(Dataset entries)
○ ○ ○

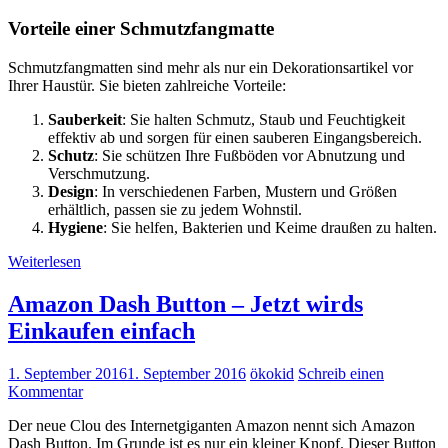
Vorteile einer Schmutzfangmatte
Schmutzfangmatten sind mehr als nur ein Dekorationsartikel vor
Ihrer Haustür. Sie bieten zahlreiche Vorteile:
Sauberkeit
: Sie halten Schmutz, Staub und Feuchtigkeit
effektiv ab und sorgen für einen sauberen Eingangsbereich.
Schutz
: Sie schützen Ihre Fußböden vor Abnutzung und
Verschmutzung.
Design
: In verschiedenen Farben, Mustern und Größen
erhältlich, passen sie zu jedem Wohnstil.
Hygiene
: Sie helfen, Bakterien und Keime draußen zu halten.
Weiterlesen
Amazon Dash Button – Jetzt wirds
Einkaufen einfach
1. September 2016
1. September 2016
ökokid
Schreib einen
Kommentar
Der neue Clou des Internetgiganten Amazon nennt sich Amazon
Dash Button. Im Grunde ist es nur ein kleiner Knopf. Dieser Button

○ ○ ○

*What the task requires*. With every picture removed, give the entries above again exactly.

*Task output*.
Vorteile einer Schmutzfangmatte
Schmutzfangmatten sind mehr als nur ein Dekorationsartikel vor
Ihrer Haustür. Sie bieten zahlreiche Vorteile:
Sauberkeit
: Sie halten Schmutz, Staub und Feuchtigkeit
effektiv ab und sorgen für einen sauberen Eingangsbereich.
Schutz
: Sie schützen Ihre Fußböden vor Abnutzung und
Verschmutzung.
Design
: In verschiedenen Farben, Mustern und Größen
erhältlich, passen sie zu jedem Wohnstil.
Hygiene
: Sie helfen, Bakterien und Keime draußen zu halten.
Weiterlesen
Amazon Dash Button – Jetzt wirds
Einkaufen einfach
1. September 2016
1. September 2016
ökokid
Schreib einen
Kommentar
Der neue Clou des Internetgiganten Amazon nennt sich Amazon
Dash Button. Im Grunde ist es nur ein kleiner Knopf. Dieser Button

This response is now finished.